Switching from a rugged but uncivilized ladder frame chassis (used by previous Explorer models) to a more car-like unibody construction was a big deal back in 2008 when the crossover craze was in its infancy. Other headline-grabbing details included the Explorer America’s lack of dedicated off-road hardware and minivan-like sliding doors.
29 Reality: Ford Explorer
The fifth-generation Explorer, introduced in 2011, proved to be quite similar in layout to the 2008 concept, with a unibody structure and road-biased underpinnings.
However, it lacked many of the cool features that made the Explorer concept such a breath of fresh air; while I wouldn’t call the production car’s exterior "fussy," it couldn’t match the pared-back simplicity of its podium-bound predecessor.
It also lacked the minimalist interior, dash-mounted 3D compass and sliding rear-doors, which would have made the Explorer even better suited for its intended purpose of ferrying children and loading cargo.
28 Concept: Ford Fairlane
In their journey to find a suitable name for their retro-chic people-carrier concept, revealed at the 2005 Chicago Auto Show, Ford had to dive deep into the dusty old tomes of their corporate history. They surfaced with the Fairlane badge, which last saw action in 1970.
That might seem like an odd choice, considering the original Fairlane was a mid-size sedan, but philosophically speaking, maybe they had the right idea: in the 1960s and 1970s, the three-box four-door was the king of family haulers. In the mid-2000s, that mantle belonged to the proto-crossover.
27 Reality: Ford Flex
The Ford Flex entered production for the 2007 model year. Judged purely in terms of aesthetics, there’s little to separate it from the Fairlane concept. Much like a Hieronymus Bosch painting however, the devil’s in the details.

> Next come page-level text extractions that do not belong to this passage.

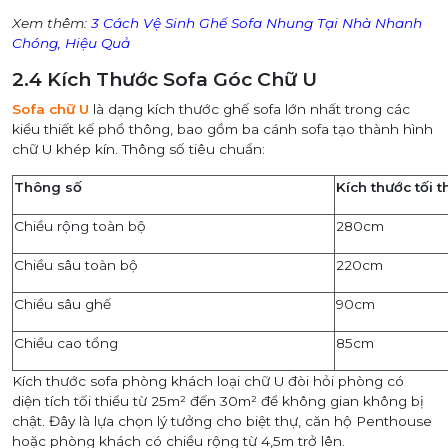
Xem thêm:
3 Cách Vệ Sinh Ghế Sofa Nhung Tại Nhà Nhanh
Chóng, Hiệu Quả
2.4 Kích Thước Sofa Góc Chữ U
Sofa chữ U
là dạng kích thước ghế sofa lớn nhất trong các
kiểu thiết kế phổ thông, bao gồm ba cánh sofa tạo thành hình
chữ U khép kín. Thông số tiêu chuẩn:
Thông số
Kích thước tối t
Chiều rộng toàn bộ
280cm
Chiều sâu toàn bộ
220cm
Chiều sâu ghế
90cm
Chiều cao tổng
85cm
Kích thước sofa phòng khách loại chữ U đòi hỏi phòng có
diện tích tối thiểu từ 25m² đến 30m² để không gian không bị
chật. Đây là lựa chọn lý tưởng cho biệt thự, căn hộ Penthouse
hoặc phòng khách có chiều rộng từ 4,5m trở lên.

For starters, the Fairlane’s rear doors opened backward, like on a vintage Lincoln or a Rolls Royce Phantom.
Further high-end fripperies can be found behind the tri-hinged tailgate (which allows it to open normally or from the left or right side), as the cargo bay contains a refrigerator and a cutting board. These ‘conveniences’ were removed in favor of an extra row of seats in the production car.
26 Concept: Ford Focus RS Cosworth
If you’re a dyed-in-the-wool fan of fast Fords, then the word Cosworth should be more than enough to get you salivating: the British engineering firm has had a hand in building a few of the best sports compact cars of the 20th century, including the legendary Ford Escort RS Cosworth and Sierra RS Cosworth (although both were never sold on our side of the Atlantic).
Unveiled at the 1999 Geneva Auto Show, the Focus RS Cosworth concept was meant to do justice to that proud lineage with a 200 HP turbocharged inline-four, a viscous limited-slip differential, and 235-width Goodyear Eagle GS tires, housed within a truly massive set of fender flares.
25 Reality: Ford Focus RS
I’m not going to downplay the importance of the Mk1 Focus RS, whose headline-grabbing power figure of 212 hp seems paltry today but was almost obscene by the class standards of 2002: it almost singlehandedly started the hot-hatch power wars that have resulted in near-400 hp Audi RS3s.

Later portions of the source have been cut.